Two Duke Seniors Win Marshall Scholarships
Monday, December 1, 2008
Two Duke University seniors actively involved in laboratory research have been awarded Marshall Scholarships to continue in their respective fields of study after graduation.
Sally Liu, from San Diego, Calif., is a pre-med student and accomplished laboratory researcher who pole vaults on the Duke track team. She intends to study public health at the London School of Hygiene and Tropical Medicine and the London School of Economics for the next two years.
Dan Roberts, from Melville, N.Y., is an engineering student involved in research to create electromagnetic devices that function as an “invisibility cloak.” He will be earning a Certificate of Advanced Study in mathematics at the University of Cambridge, and then joining the lab of Sir John Pendry, a pioneer in the field of transformational optics.
Established in 1953 to commemorate the Marshall Plan, the scholarships are awarded each year to 40 or more “talented, independent and wide-ranging” young Americans to finance two years of graduate level studies at a college or university in the United Kingdom.
“We are hugely proud that Sally Liu and Dan Roberts have been chosen as winners of the Marshall Scholarship, which is recognized worldwide as honoring the highest levels of student achievement,” said Duke President Richard H. Brodhead. “Their contributions to the Duke community are significant and lasting, and their talent holds high promise for the life of their times.”
Liu, who has already been accepted by three medical schools and hopes to hear from more, including Duke, will be deferring admission while she earns two master’s degrees in public health and health policy, planning and financing.
“Having spent time focusing on cells and the molecular level of life as an undergraduate, it will be great to be looking at things from a more macro level,” Liu said.
An A.B. Duke Scholar, Liu has worked in a Duke biology lab with assistant research professor Nina Sherwood studying muscular disorders in fruitflies, and had some clinical experience with patients in Duke’s Preston Robert Tisch Brain Tumor Center. Fluent in Mandarin Chinese, she has also worked at the Xi-an Jiaotong University in China and the University of California San Diego.
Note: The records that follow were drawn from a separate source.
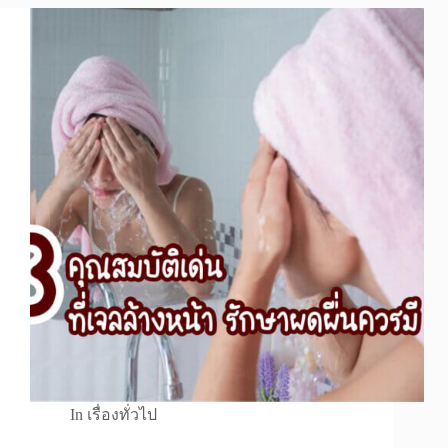
In
เรื่องทั่วไป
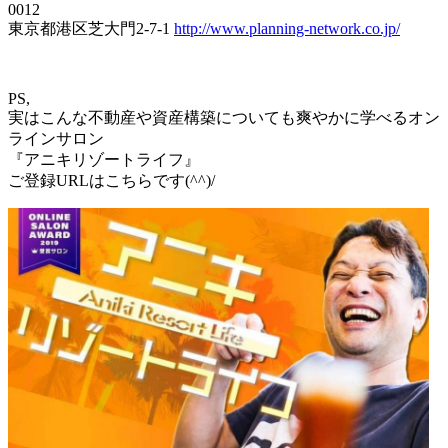
0012
東京都港区芝大門2-7-1
http://www.planning-network.co.jp/
PS,
実はこんな不動産や資産構築についても爽やかに学べるオン
ラインサロン
『アニキリゾートライフ』
ご登録URLはこちらです(^^)/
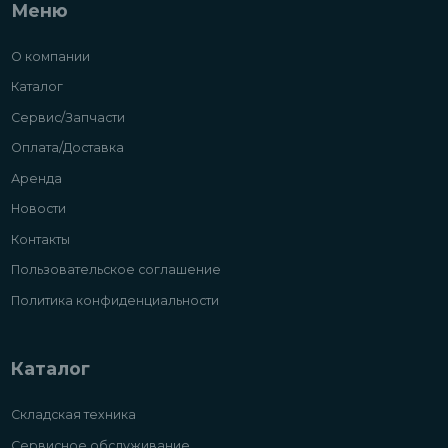
Меню
О компании
Каталог
Сервис/Запчасти
Оплата/Доставка
Аренда
Новости
Контакты
Пользовательское соглашение
Политика конфиденциальности
Каталог
Складская техника
Сервисное обслуживание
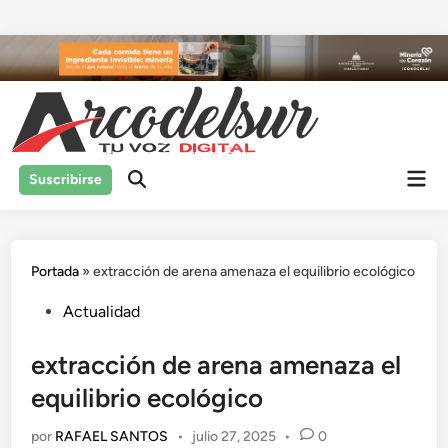
Saltar
al
contenido
Men
Suscribirse
prin
Portada
»
extracción de arena amenaza el equilibrio ecológico
Publicado
Actualidad
en
extracción de arena amenaza el
equilibrio ecológico
por
RAFAEL SANTOS
•
julio 27, 2025
•
0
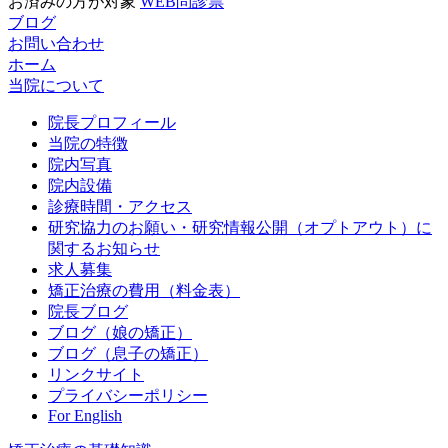
お済みの方が対象
WEB問診票
ブログ
お問い合わせ
ホーム
当院について
院長プロフィール
当院の特徴
院内写真
院内設備
診療時間・アクセス
研究協力のお願い・研究情報公開（オプトアウト）に
関するお知らせ
求人募集
矯正治療の費用（料金表）
院長ブログ
ブログ（娘の矯正）
ブログ（息子の矯正）
リンクサイト
プライバシーポリシー
For English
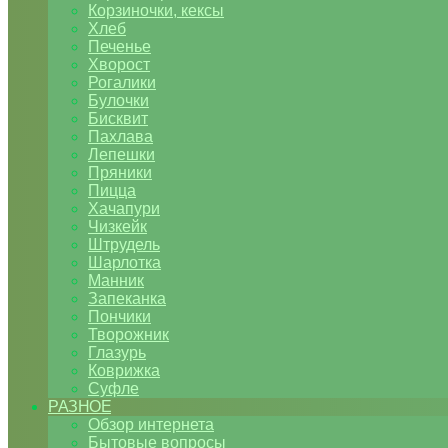
Корзиночки, кексы
Хлеб
Печенье
Хворост
Рогалики
Булочки
Бисквит
Пахлава
Лепешки
Пряники
Пицца
Хачапури
Чизкейк
Штрудель
Шарлотка
Манник
Запеканка
Пончики
Творожник
Глазурь
Коврижка
Суфле
РАЗНОЕ
Обзор интернета
Бытовые вопросы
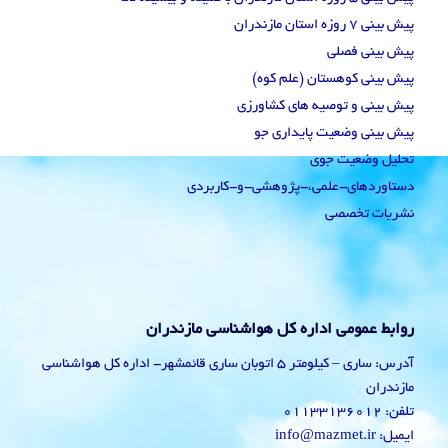
پیش بینی 7 روزه استان مازندران
پیش بینی فصلی
پیش بینی کوهستان (علم کوه)
پیش بینی و توصیه های کشاورزی
پیش بینی وضعیت پایداری جو
تحلیل وضعیت جوی
دستاوردهای-علمی،-پژوهشی-و-کاربردی
نشریات تخصصی
روابط عمومی اداره کل هواشناسی مازندران
آدرس: ساری – کیلومتر 5 اتوبان ساری قائمشهر- اداره کل هواشناسی
مازندران
تلفن: 01133136012
ایمیل: info@mazmet.ir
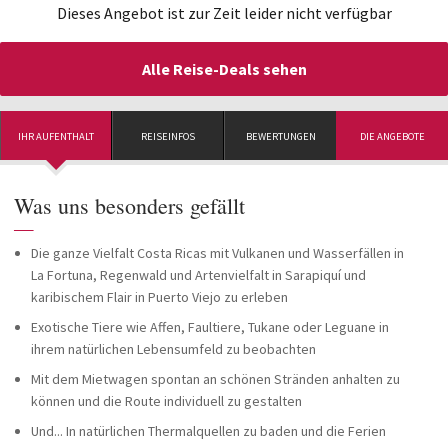
Dieses Angebot ist zur Zeit leider nicht verfügbar
Alle Reise-Deals sehen
IHR AUFENTHALT
REISEINFOS
BEWERTUNGEN
DIE ANGEBOTE
Was uns besonders gefällt
—
Die ganze Vielfalt Costa Ricas mit Vulkanen und Wasserfällen in
La Fortuna, Regenwald und Artenvielfalt in Sarapiquí und
karibischem Flair in Puerto Viejo zu erleben
Exotische Tiere wie Affen, Faultiere, Tukane oder Leguane in
ihrem natürlichen Lebensumfeld zu beobachten
Mit dem Mietwagen spontan an schönen Stränden anhalten zu
können und die Route individuell zu gestalten
Und... In natürlichen Thermalquellen zu baden und die Ferien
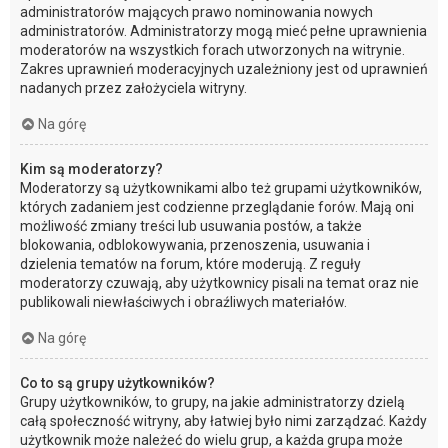
administratorów mających prawo nominowania nowych
administratorów. Administratorzy mogą mieć pełne uprawnienia
moderatorów na wszystkich forach utworzonych na witrynie.
Zakres uprawnień moderacyjnych uzależniony jest od uprawnień
nadanych przez założyciela witryny.
Na górę
Kim są moderatorzy?
Moderatorzy są użytkownikami albo też grupami użytkowników,
których zadaniem jest codzienne przeglądanie forów. Mają oni
możliwość zmiany treści lub usuwania postów, a także
blokowania, odblokowywania, przenoszenia, usuwania i
dzielenia tematów na forum, które moderują. Z reguły
moderatorzy czuwają, aby użytkownicy pisali na temat oraz nie
publikowali niewłaściwych i obraźliwych materiałów.
Na górę
Co to są grupy użytkowników?
Grupy użytkowników, to grupy, na jakie administratorzy dzielą
całą społeczność witryny, aby łatwiej było nimi zarządzać. Każdy
użytkownik może należeć do wielu grup, a każda grupa może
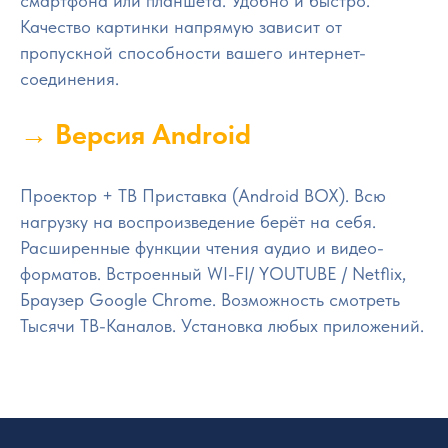
смартфона или планшета. Удобно и быстро.
Качество картинки напрямую зависит от
пропускной способности вашего интернет-
соединения.
→ Версия Android
Проектор + ТВ Приставка (Android BOX). Всю
нагрузку на воспроизведение берёт на себя.
Расширенные функции чтения аудио и видео-
форматов. Встроенный WI-FI/ YOUTUBE / Netflix,
Браузер Google Chrome. Возможность смотреть
Тысячи ТВ-Каналов. Установка любых приложений.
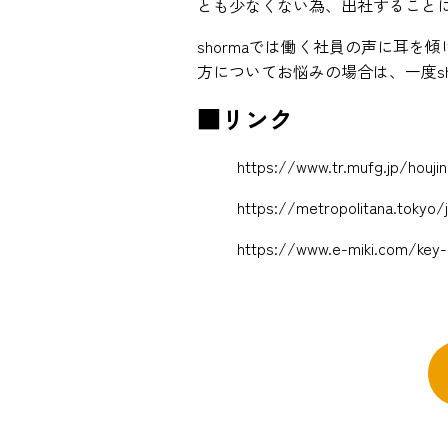
とも少なくない為、出社すること
shormaでは働く社員の声に耳
方についてお悩みの場合は、一度s
■リンク
https://www.tr.mufg.jp/houj
https://metropolitana.tokyo/j
https://www.e-miki.com/key-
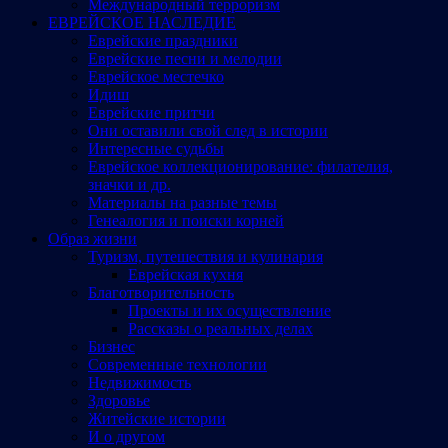
Международный терроризм
ЕВРЕЙСКОЕ НАСЛЕДИЕ
Еврейские праздники
Еврейские песни и мелодии
Еврейское местечко
Идиш
Еврейские притчи
Они оставили свой след в истории
Интересные судьбы
Еврейское коллекционирование: филателия,
значки и др.
Материалы на разные темы
Генеалогия и поиски корней
Образ жизни
Туризм, путешествия и кулинария
Еврейская кухня
Благотворительность
Проекты и их осуществление
Рассказы о реальных делах
Бизнес
Современные технологии
Недвижимость
Здоровье
Житейские истории
И о другом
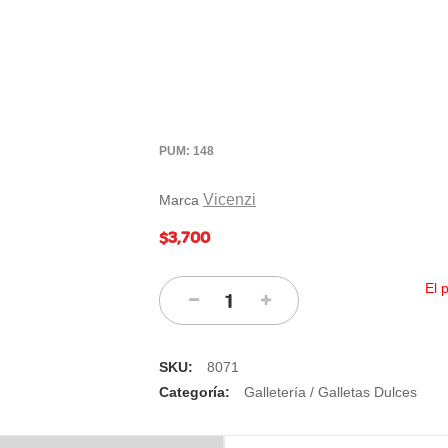
PUM: 148
Vicenzi
Marca
$3,700
El 
SKU:
8071
Categoría:
Galletería / Galletas Dulces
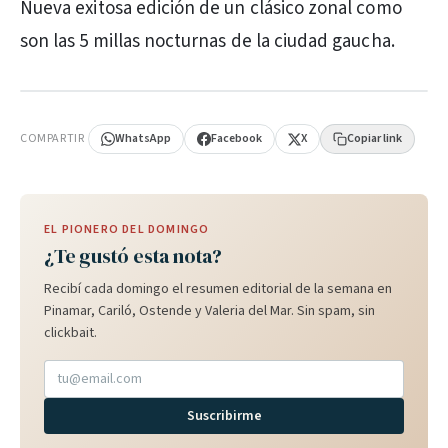
Nueva exitosa edición de un clásico zonal como
son las 5 millas nocturnas de la ciudad gaucha.
PUBLICIDAD
COMPARTIR
WhatsApp
Facebook
X
Copiar link
EL PIONERO DEL DOMINGO
¿Te gustó esta nota?
Recibí cada domingo el resumen editorial de la semana en
Pinamar, Cariló, Ostende y Valeria del Mar. Sin spam, sin
clickbait.
Suscribirme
This spring will probably be the final season of her pole vaulting career, Liu said. She ranks fifth all-time among Duke women with a best of 11 feet, 10 inches. “I’m aiming for 12.”
Roberts majors in both physics and electrical and computer engineering, and minors in mathematics. He currently conducts research in the laboratory of David R. Smith, William Bevan Professor of Electrical & Computer Engineering. Smith’s lab is known for its work in transformation optics and metamaterials -– and specifically for developing the so-called “invisibility cloak” -– and Smith has collaborated with Pendry on research. (For more about the invisibility cloak, see http://www.pratt.duke.edu/news/?id=792.)
“I am excited and honored to have the chance to work with Professor Pendry, who is the foremost authority of the field I study -- transformational optics,” Roberts said. “I couldn’t imagine a better research opportunity than to work in an emerging field with one of its leading investigators.”
“It is exciting to see that Dan will be able to continue his research with one of the giants in the field,” said Tom Katsouleas, dean of Duke’s Pratt School of Engineering.
Previously, Roberts received a Goldwater Scholarship for the current school year. This scholarship provides up to $7,500 toward annual tuition and expenses to college sophomores and juniors in the field of mathematics, science or engineering.